◆ **Task goal**
Copy every line from the records that holds the word "target".

◆ **The records**
*** Block opens ***
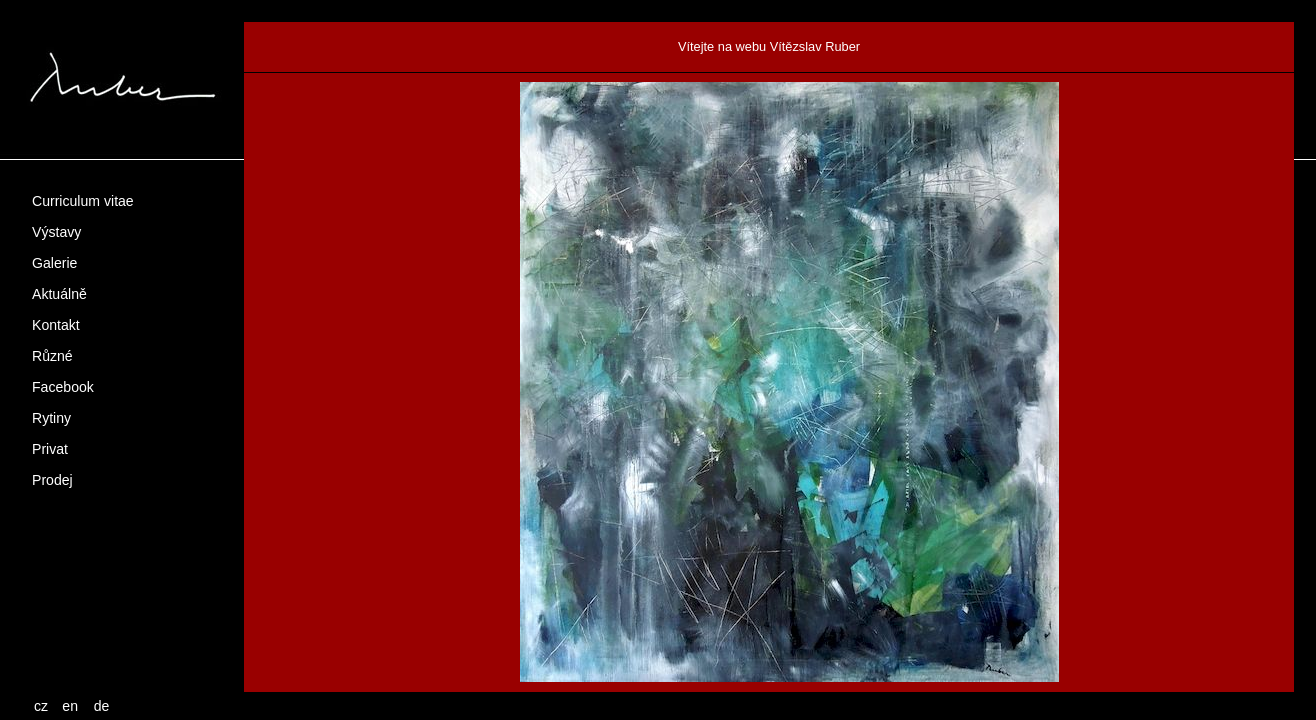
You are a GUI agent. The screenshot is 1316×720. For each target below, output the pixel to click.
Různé (52, 356)
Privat (50, 449)
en (70, 706)
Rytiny (51, 418)
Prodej (52, 480)
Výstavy (56, 232)
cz (41, 706)
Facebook (63, 387)
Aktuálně (59, 294)
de (102, 706)
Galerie (54, 263)
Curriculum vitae (83, 201)
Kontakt (56, 325)
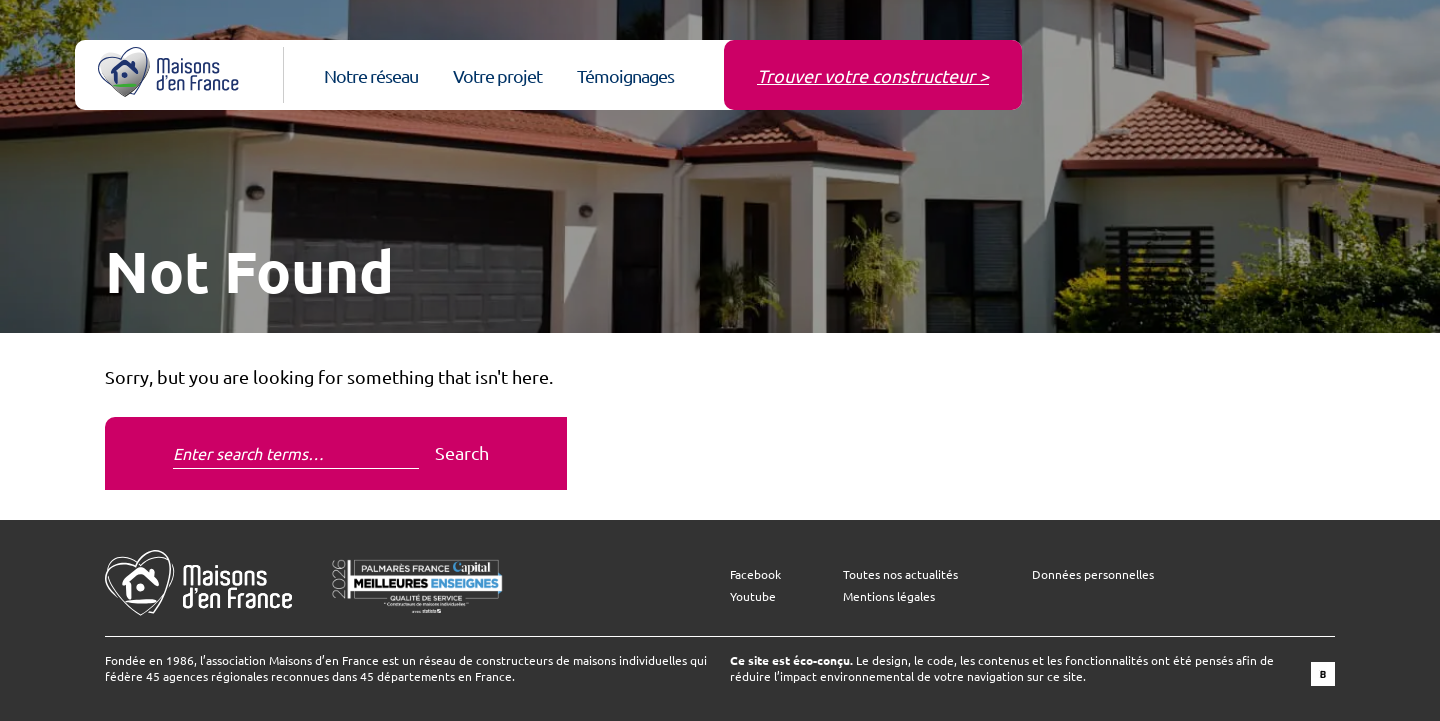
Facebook (755, 574)
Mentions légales (889, 596)
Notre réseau (371, 75)
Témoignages (625, 75)
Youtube (753, 596)
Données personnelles (1093, 574)
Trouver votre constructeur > (873, 75)
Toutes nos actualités (900, 574)
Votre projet (497, 75)
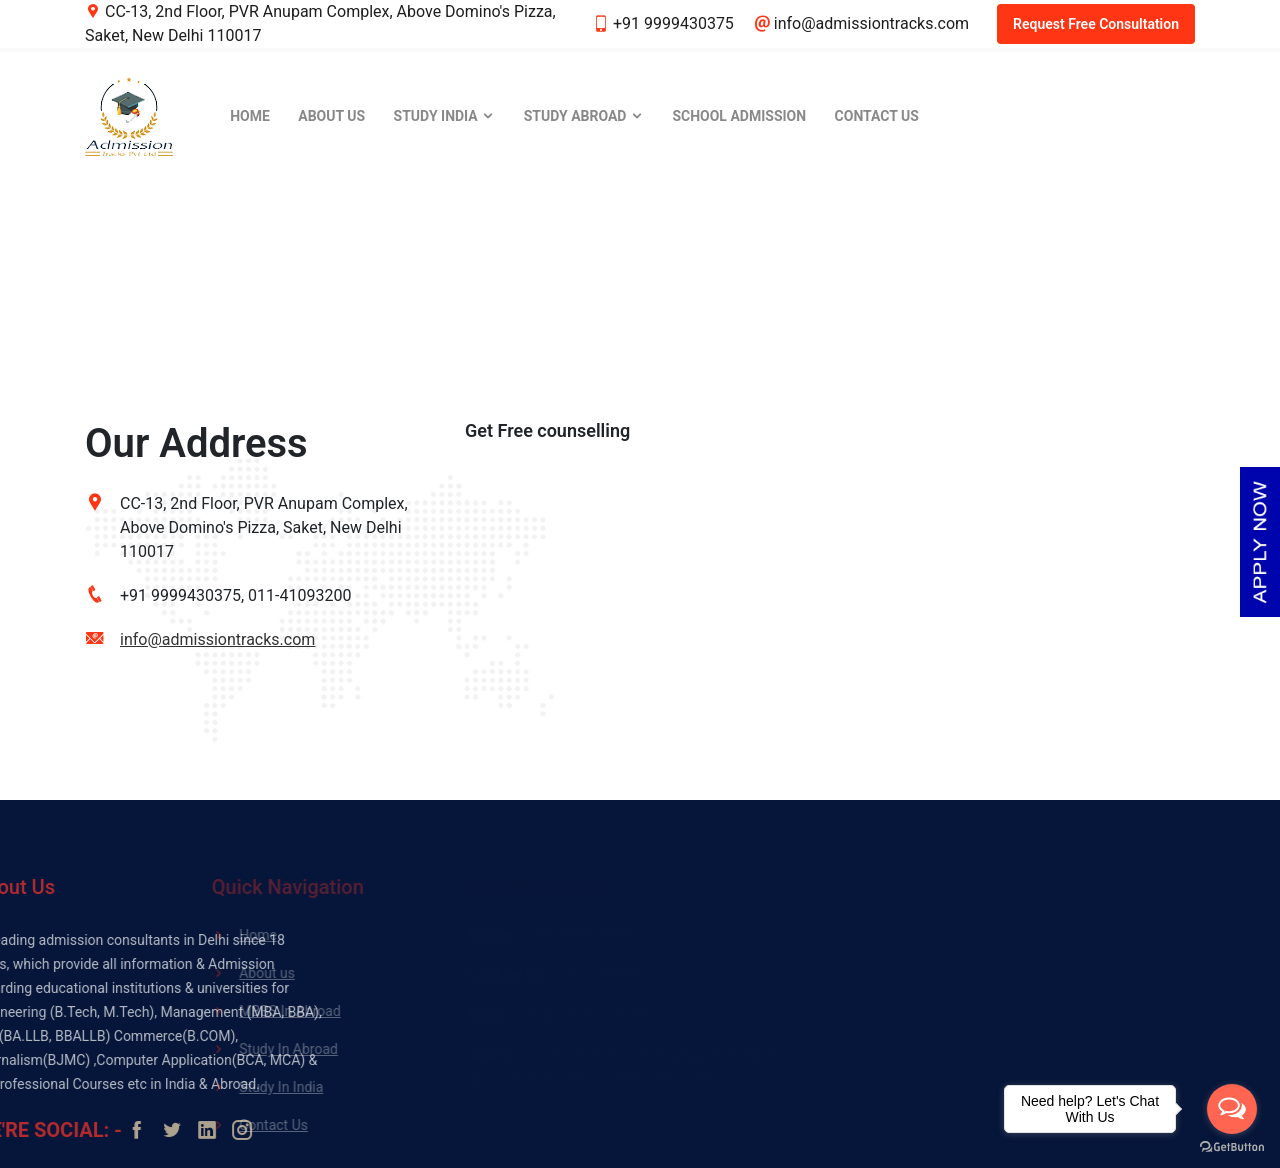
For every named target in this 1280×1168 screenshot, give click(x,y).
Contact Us (877, 116)
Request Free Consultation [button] (1096, 24)
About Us (331, 116)
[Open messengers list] (1232, 1109)
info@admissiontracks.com (217, 639)
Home (250, 116)
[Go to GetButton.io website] (1232, 1147)
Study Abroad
*** Block closes ***
◆ **Output for this task**
You are a GUI agent. The screenshot is 1316×720. For each target below, output the pixel to click.
For every named target in this 1280×1168 screenshot, give click(x,y).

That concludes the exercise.